SUPPLIED INFORMATION: Begin
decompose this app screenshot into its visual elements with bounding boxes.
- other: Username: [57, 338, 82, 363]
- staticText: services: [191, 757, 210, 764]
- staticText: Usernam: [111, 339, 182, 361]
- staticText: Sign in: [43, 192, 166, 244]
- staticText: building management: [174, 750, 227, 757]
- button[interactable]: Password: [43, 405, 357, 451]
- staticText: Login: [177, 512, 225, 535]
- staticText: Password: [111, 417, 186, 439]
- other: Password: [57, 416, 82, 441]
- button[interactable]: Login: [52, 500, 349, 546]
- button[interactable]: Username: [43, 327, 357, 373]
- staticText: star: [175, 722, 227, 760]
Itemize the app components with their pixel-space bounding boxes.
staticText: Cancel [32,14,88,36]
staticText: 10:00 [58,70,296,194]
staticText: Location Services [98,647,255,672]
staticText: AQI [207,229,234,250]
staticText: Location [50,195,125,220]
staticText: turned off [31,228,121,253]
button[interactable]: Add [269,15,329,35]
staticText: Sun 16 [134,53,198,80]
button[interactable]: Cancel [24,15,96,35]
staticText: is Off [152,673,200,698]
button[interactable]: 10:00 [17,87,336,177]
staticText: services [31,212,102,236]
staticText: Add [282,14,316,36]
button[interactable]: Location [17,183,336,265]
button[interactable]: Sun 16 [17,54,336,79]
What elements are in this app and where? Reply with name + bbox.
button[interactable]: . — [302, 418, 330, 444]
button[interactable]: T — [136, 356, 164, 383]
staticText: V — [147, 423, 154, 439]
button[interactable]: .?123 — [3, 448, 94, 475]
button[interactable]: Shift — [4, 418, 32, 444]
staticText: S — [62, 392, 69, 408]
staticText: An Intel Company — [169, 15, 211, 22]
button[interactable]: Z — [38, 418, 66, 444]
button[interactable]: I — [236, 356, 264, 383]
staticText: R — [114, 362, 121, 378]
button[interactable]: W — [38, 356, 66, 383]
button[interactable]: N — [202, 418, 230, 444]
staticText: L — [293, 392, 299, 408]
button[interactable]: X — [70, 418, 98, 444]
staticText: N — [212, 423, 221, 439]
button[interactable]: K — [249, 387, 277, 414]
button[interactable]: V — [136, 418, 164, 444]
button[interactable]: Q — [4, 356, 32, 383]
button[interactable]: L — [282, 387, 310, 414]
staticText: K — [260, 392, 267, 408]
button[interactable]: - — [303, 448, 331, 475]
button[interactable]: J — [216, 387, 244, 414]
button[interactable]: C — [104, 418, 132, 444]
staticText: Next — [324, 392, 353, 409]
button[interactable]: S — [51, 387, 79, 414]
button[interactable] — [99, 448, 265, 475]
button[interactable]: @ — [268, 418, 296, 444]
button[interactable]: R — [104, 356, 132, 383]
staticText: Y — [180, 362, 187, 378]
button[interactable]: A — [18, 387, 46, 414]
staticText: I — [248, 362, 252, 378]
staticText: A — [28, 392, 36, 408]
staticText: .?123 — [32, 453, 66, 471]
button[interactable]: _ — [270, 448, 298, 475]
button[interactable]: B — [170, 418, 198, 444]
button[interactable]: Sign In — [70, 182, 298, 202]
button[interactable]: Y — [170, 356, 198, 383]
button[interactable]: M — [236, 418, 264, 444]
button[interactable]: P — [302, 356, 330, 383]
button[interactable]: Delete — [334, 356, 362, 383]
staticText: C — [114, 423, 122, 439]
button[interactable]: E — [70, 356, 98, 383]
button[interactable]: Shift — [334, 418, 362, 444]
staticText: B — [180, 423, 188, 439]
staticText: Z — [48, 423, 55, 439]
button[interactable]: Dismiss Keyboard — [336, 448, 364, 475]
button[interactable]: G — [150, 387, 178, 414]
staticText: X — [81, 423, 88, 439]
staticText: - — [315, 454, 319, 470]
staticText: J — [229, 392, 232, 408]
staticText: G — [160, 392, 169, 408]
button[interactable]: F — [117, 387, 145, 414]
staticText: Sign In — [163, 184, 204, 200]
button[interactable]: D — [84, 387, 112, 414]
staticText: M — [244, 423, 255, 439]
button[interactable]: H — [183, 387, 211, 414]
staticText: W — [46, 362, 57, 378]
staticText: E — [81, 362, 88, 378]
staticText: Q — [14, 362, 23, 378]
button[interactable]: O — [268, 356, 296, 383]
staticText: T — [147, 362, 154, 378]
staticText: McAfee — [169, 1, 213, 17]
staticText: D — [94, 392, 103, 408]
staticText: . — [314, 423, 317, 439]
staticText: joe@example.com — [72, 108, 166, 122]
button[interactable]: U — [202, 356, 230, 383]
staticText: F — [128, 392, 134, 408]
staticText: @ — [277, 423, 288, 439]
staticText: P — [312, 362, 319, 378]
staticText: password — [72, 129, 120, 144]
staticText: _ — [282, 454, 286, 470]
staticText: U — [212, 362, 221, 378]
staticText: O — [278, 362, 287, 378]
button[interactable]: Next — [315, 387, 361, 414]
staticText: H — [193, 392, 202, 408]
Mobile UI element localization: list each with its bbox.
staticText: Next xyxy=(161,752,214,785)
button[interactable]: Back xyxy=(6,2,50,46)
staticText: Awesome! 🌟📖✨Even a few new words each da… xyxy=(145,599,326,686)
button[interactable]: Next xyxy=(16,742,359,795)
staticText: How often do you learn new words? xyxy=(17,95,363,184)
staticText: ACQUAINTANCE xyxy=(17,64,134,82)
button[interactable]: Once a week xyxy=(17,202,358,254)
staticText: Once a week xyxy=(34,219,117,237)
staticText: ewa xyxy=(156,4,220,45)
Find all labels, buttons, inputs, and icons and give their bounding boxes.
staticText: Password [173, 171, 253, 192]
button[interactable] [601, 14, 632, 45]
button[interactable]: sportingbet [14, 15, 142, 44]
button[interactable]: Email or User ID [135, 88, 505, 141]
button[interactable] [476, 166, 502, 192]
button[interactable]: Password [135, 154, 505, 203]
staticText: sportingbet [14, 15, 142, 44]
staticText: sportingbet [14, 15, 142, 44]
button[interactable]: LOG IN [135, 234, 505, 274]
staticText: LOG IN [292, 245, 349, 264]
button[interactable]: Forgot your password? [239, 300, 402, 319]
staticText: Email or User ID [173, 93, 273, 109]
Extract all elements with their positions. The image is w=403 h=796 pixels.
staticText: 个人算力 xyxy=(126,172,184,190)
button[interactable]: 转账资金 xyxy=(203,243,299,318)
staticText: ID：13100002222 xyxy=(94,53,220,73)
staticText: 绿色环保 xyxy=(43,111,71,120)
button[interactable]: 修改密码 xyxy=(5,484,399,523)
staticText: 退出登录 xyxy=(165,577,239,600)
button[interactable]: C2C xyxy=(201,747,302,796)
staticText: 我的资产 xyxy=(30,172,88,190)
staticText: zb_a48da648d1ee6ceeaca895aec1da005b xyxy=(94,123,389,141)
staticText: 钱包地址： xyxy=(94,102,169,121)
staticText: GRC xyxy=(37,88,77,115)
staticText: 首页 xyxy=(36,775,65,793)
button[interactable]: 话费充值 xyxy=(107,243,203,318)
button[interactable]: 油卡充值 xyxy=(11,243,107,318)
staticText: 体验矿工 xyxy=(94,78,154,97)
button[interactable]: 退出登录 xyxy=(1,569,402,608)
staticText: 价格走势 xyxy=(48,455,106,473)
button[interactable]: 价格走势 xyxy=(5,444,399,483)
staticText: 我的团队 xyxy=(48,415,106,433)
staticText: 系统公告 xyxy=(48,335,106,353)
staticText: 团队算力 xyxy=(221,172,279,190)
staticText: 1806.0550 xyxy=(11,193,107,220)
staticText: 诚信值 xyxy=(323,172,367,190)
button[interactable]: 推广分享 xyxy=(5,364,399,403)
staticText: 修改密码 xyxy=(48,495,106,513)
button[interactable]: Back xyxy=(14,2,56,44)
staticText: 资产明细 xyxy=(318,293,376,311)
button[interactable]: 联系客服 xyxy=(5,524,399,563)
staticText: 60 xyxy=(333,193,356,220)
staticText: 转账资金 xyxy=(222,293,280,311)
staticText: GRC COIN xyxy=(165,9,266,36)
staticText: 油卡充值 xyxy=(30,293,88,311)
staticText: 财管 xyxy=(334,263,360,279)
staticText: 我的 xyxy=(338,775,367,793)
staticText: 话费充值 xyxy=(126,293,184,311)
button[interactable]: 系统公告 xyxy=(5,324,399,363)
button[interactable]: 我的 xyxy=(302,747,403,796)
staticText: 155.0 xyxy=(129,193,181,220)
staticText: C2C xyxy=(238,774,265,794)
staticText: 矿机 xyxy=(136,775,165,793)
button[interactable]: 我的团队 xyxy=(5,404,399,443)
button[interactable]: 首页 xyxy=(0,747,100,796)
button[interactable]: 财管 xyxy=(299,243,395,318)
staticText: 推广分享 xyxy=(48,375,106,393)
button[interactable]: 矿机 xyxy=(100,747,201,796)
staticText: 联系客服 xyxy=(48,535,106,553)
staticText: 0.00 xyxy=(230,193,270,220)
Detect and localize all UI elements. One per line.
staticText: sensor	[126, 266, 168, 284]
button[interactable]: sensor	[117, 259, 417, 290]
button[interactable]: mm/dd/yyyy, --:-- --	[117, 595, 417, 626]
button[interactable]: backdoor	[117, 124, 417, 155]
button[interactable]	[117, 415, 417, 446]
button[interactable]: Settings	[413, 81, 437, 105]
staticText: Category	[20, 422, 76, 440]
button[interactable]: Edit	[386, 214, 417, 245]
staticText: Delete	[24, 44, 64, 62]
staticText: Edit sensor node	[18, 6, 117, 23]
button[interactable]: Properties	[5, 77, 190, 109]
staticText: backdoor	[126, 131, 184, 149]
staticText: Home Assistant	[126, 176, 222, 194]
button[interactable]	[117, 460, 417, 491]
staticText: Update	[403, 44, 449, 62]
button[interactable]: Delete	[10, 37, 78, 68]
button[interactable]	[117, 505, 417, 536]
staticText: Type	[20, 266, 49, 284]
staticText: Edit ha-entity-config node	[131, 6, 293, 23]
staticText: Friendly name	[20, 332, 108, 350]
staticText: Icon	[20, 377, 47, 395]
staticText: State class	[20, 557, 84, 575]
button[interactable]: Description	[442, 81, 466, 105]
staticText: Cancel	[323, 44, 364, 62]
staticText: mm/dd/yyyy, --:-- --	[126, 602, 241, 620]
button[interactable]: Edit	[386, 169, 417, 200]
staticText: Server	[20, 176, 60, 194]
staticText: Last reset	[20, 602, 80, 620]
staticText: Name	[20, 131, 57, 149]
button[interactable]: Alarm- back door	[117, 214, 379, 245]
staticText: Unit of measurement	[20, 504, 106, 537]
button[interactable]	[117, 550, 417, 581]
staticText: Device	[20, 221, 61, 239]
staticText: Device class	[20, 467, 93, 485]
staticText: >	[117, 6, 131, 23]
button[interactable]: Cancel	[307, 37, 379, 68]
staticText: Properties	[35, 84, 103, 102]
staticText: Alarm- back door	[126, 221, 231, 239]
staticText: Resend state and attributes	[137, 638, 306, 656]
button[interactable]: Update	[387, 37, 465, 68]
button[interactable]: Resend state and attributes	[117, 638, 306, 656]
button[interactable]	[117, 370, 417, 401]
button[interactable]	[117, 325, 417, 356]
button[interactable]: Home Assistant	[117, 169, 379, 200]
SUPPLIED INFORMATION: End
Indicate how many lines in the records above include the word "Device", giving no other content.

2